__Task details__:
Beginning with the line that contains "Knockout v2.0.0, a", transcribe every line down to the end of the entries, exactly, and no other lines.

(Collected data)
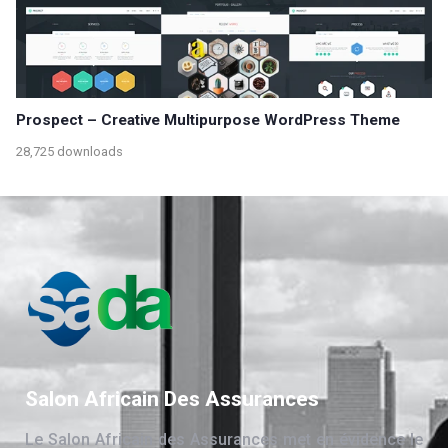
Prospect – Creative Multipurpose WordPress Theme
28,725 downloads
Salon Africain Des Assurances
Le Salon Africain des Assurances met en évidence le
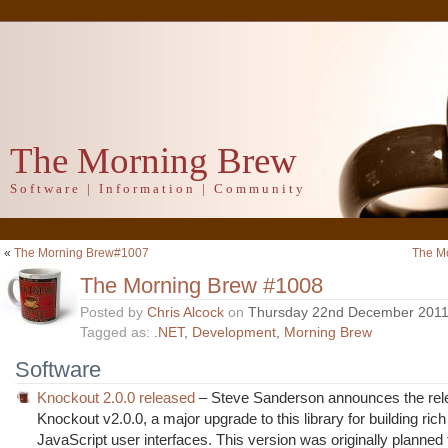
The Morning Brew
Software | Information | Community
«
The Morning Brew#1007
The M
The Morning Brew #1008
Posted by
Chris Alcock
on
Thursday 22nd December 201
Tagged as:
.NET
,
Development
,
Morning Brew
Software
Knockout 2.0.0 released
– Steve Sanderson announces the rel
Knockout v2.0.0, a major upgrade to this library for building r
JavaScript user interfaces. This version was originally planned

__Task answer__:
Knockout v2.0.0, a major upgrade to this library for building r
JavaScript user interfaces. This version was originally planned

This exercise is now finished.